● **Assignment**: Nothing but the pictures may be left out. Restate the rest of the entries word for word.
'''
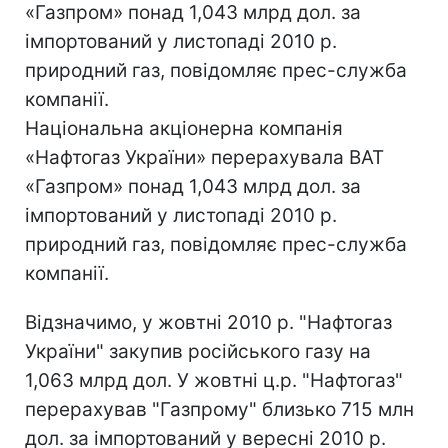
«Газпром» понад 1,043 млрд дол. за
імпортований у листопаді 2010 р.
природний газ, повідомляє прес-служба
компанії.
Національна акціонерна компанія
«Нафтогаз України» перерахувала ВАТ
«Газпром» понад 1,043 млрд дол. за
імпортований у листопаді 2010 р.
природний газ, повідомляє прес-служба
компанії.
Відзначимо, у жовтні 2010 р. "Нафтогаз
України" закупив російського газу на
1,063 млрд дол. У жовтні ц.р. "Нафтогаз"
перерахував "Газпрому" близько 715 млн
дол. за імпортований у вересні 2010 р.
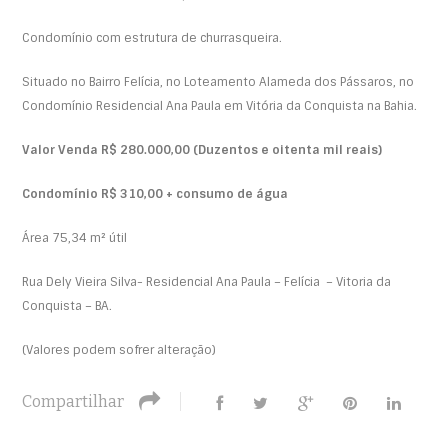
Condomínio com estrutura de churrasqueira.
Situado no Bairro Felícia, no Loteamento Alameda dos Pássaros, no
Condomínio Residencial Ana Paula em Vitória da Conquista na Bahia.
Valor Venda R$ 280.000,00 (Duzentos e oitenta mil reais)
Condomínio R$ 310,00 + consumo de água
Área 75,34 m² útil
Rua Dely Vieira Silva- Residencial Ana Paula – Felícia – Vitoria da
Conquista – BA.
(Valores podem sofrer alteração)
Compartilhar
'''
● **Exercise response**:
«Газпром» понад 1,043 млрд дол. за
імпортований у листопаді 2010 р.
природний газ, повідомляє прес-служба
компанії.
Національна акціонерна компанія
«Нафтогаз України» перерахувала ВАТ
«Газпром» понад 1,043 млрд дол. за
імпортований у листопаді 2010 р.
природний газ, повідомляє прес-служба
компанії.
Відзначимо, у жовтні 2010 р. "Нафтогаз
України" закупив російського газу на
1,063 млрд дол. У жовтні ц.р. "Нафтогаз"
перерахував "Газпрому" близько 715 млн
дол. за імпортований у вересні 2010 р.
Condomínio com estrutura de churrasqueira.
Situado no Bairro Felícia, no Loteamento Alameda dos Pássaros, no
Condomínio Residencial Ana Paula em Vitória da Conquista na Bahia.
Valor Venda R$ 280.000,00 (Duzentos e oitenta mil reais)
Condomínio R$ 310,00 + consumo de água
Área 75,34 m² útil
Rua Dely Vieira Silva- Residencial Ana Paula – Felícia – Vitoria da
Conquista – BA.
(Valores podem sofrer alteração)
Compartilhar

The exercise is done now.